Once we got past some confusing English on the menu (the word “reach” turned out to be rich), we opted for the beet salad with baby spinach, arugula, feta cheese, and walnuts. This particular interplay of colors, flavors and textures is always a winner; and although these beets were not as sweet as usual, this combination was no exception.
Our waitress informed us that one of the most popular fish and seafood dishes was Shishko’s distinctive falafel shrimp: breaded and fried shrimp that were crispy on the outside and plump and flavorful inside. We found the coating to be a bit excessive, but by removing some of it, it was possible to find the right balance. And a nice bonus was the house aioli, which tasted like a good homemade tartar sauce.
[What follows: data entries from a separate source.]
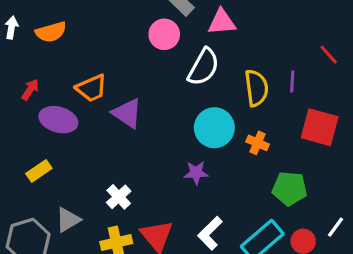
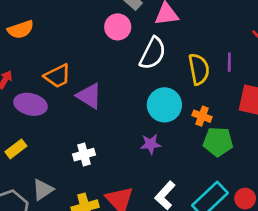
green pentagon: (290, 188) -> (218, 142), moved
white cross: (119, 197) -> (84, 155), moved, turned 30

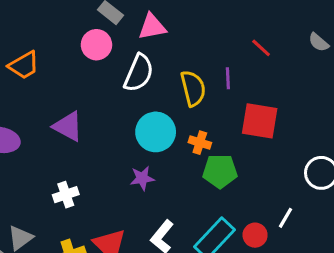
orange trapezoid: (58, 76) -> (24, 65), moved

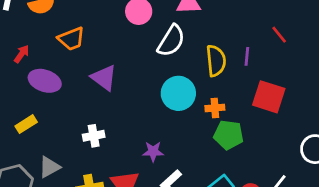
orange trapezoid: (24, 65) -> (71, 39), moved
orange cross: (200, 143) -> (215, 108), turned -30
purple star: (142, 178) -> (153, 152), moved

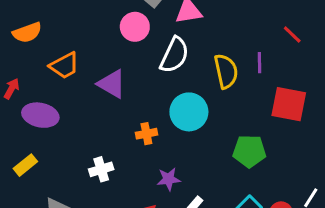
purple triangle: (104, 78) -> (112, 84), moved
orange cross: (215, 108) -> (146, 134), moved

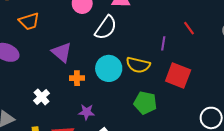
yellow semicircle: (226, 71) -> (138, 65), moved, turned 105
purple triangle: (112, 84) -> (62, 52), moved
white cross: (101, 169) -> (42, 97), turned -35

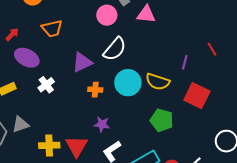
white semicircle: (106, 28) -> (115, 49), moved
purple triangle: (62, 52) -> (82, 62), turned 50
white cross: (42, 97) -> (46, 85), moved

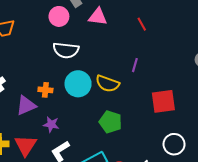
white semicircle: (115, 49) -> (66, 50), turned 55
red line: (212, 49) -> (142, 24), moved
purple triangle: (82, 62) -> (26, 105), moved
red square: (197, 96) -> (163, 101), moved, turned -35

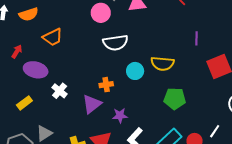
purple line: (135, 65) -> (196, 38), moved
cyan circle: (78, 84) -> (135, 71), size x0.7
An intriguing entry in the Grill category was the Alan Talmor beef sausages, which come from one of the country’s most exclusive suppliers of charcuterie. The two sausages – one spicy and one stuffed with cheese – were certainly deserving of the adjective artisan.
In the Specials category, the Hebrew menu filled in some important blanks; the English menu listed simply roast beef, while the Hebrew version added the important qualifier: veal. The razor-thin slices of pink roast veal, accompanied by baby cornichons and pearl onions, were a real delicacy.
Shishko’s wine list is not extensive, but virtually all the vintages are available by the glass. The knowledgeable manager recommended an Israeli red and a French white that complemented our food choices perfectly.
The four desserts on the menu did not inspire us at first glance, as they were all so similar to those found in countless other restaurants. Fortunately, both our selections turned out to be pleasant surprises: for starters, the New York cheesecake, drizzled with salted caramel, was dense and satisfying.
But it was the crack pie that really exceeded expectations: the unusually thin slice, dwarfed by a mound of fluffy whipped cream, was the best version I have tasted in recent memory.